Beta Culture: Preliminary Musings

How about some random thoughts on what I have in mind for Beta Culture? Understand that I don’t in any sense think the thing will “belong” to me, or that I should have the sole power to shape it. But in this early stage in which I’m fleshing out what *I* mean by the basic concept, I want to lay out some of what I imagine it SHOULD include.

Commenter “rickschauer” recently asked:  “What’s next, a Beta Culture Congress, something like the Continental Congress?”

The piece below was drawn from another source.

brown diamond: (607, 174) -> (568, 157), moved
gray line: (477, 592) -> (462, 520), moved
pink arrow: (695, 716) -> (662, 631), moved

Yes, exactly! To begin hammering out the details of the thing, I imagine something like that taking place. Starting … soon? I want a few more months to explore it. I probably intend to write a book about it. But then I – and I hope many others – will want to DO something with it. Continue reading “Beta Culture: Preliminary Musings”

Beta Culture: A Place to Stand, and People to Stand With

Picture these two groups of people and see if you can guess the rule that groups each together into common classes.

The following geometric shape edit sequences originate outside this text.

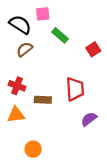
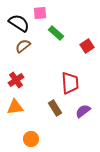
red cross: (17, 86) -> (16, 80), turned 35
brown rectangle: (43, 100) -> (55, 108), moved, turned 56

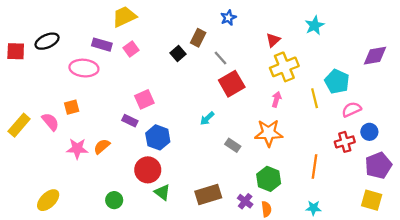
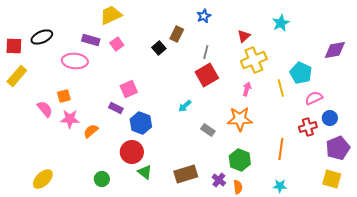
gray line: (221, 58) -> (206, 52), moved, turned 56
yellow rectangle: (19, 125) -> (17, 76), moved
pink star: (77, 149) -> (70, 119), moved

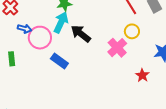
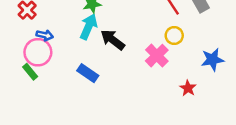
pink circle: (40, 38) -> (38, 52), moved
green rectangle: (12, 59) -> (30, 72), turned -32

A: Amish. Hutterites. Hasidic Jews. Jehovah’s Witnesses. Atheists.

B: Catholics. Scientologists. Southern Baptists. Mormons. Ku Klux Klan.

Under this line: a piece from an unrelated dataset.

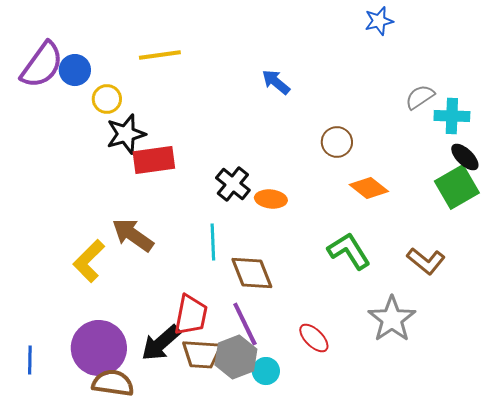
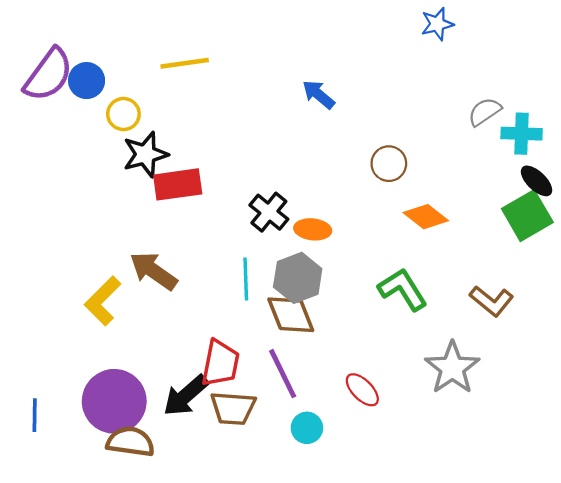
gray hexagon: (236, 357) -> (298, 278), moved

It’s this: Members of the first group are generally inward-directed. They focus their interests within their own group, and mostly don’t expect others to give way to their beliefs or practices. Of others, they expect only to be allowed to live their lives in peace. Continue reading “Beta Culture: A Place to Stand, and People to Stand With”

Beta Culture: Don’t Teach the Controversy

Thinking about some of the things Beta Culture will entail, I know education has to be an early and definite part of it.

I’ll talk about one aspect of that. We secularists have been almost frantically hands-off when it comes to the intersection of religion and children. Something you hear extremely often is the bit about “Well, let’s give them both sides and let them make up their own minds.”

I’ll tell you where I think that comes from. It comes from fear of being wrong. Of telling kids wrong things.

(And, well, fear of blowback from the godders. But if we are ever going to get over that, this is the time. There’s too much riding on this to be faint-hearted.)

Even most full-on atheists will back away from telling young people explicitly that there are no such things as gods. But we should be including that statement in every course that deals with real-world matters. It should be stated on Day One of every class.

“Everything we’ll be doing here this semester is based on this bedrock principle – that the real world exists, and that all the supernatural, goddy, mystical, fantastical stuff doesn’t. There really are no such things as gods. There are no ghosts, no demons or angels. There is no afterlife, no Heaven or Hell. No spirit mediums or psychic powers, no flying saucers or free lunch. Physics works, chemistry works, geology works, astronomy works, and it all works because reality is reality. What we know of reality, the principles and specifics of it, has been discovered by hard-headed realists who worked their asses off to figure things out.”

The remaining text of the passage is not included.